• **WORK INSTRUCTIONS**:
Exclude any images and output the remaining records exactly.

──────── DATA PROVIDED

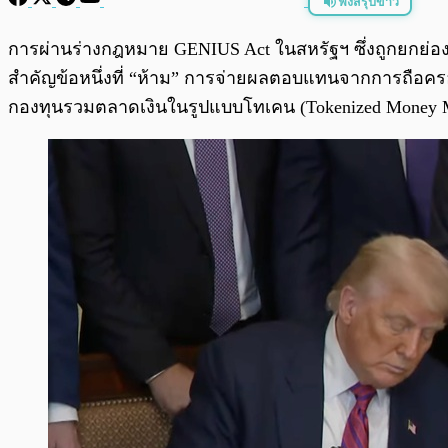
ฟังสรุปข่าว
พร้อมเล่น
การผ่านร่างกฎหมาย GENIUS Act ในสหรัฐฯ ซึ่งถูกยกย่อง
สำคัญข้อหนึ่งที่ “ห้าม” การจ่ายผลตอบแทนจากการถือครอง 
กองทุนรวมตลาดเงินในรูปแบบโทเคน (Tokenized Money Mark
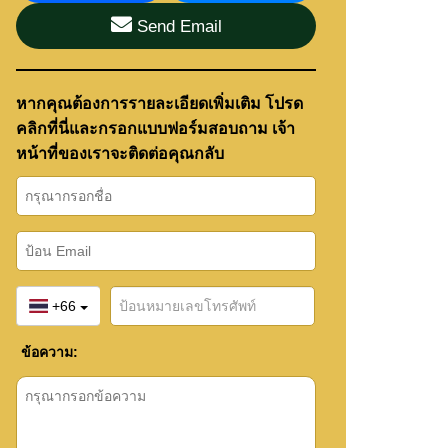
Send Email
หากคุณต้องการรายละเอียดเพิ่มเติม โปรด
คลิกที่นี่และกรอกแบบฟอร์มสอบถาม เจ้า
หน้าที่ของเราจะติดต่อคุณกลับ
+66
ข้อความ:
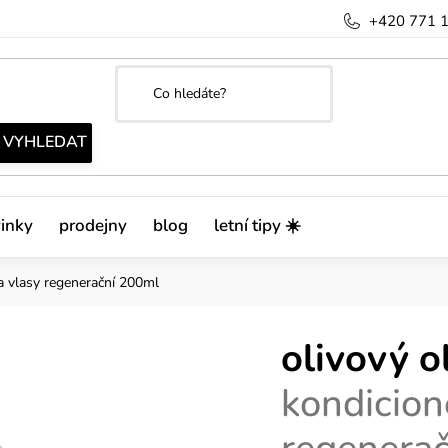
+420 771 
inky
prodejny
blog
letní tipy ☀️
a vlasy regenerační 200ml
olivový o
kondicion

────────────────

• **RESPONSE**:
ฟังสรุปข่าว
พร้อมเล่น
การผ่านร่างกฎหมาย GENIUS Act ในสหรัฐฯ ซึ่งถูกยกย่อง
สำคัญข้อหนึ่งที่ “ห้าม” การจ่ายผลตอบแทนจากการถือครอง 
กองทุนรวมตลาดเงินในรูปแบบโทเคน (Tokenized Money Mark
Send Email
หากคุณต้องการรายละเอียดเพิ่มเติม โปรด
คลิกที่นี่และกรอกแบบฟอร์มสอบถาม เจ้า
หน้าที่ของเราจะติดต่อคุณกลับ
+66
ข้อความ:
+420 771 
inky
prodejny
blog
letní tipy ☀️
a vlasy regenerační 200ml
olivový o
kondicion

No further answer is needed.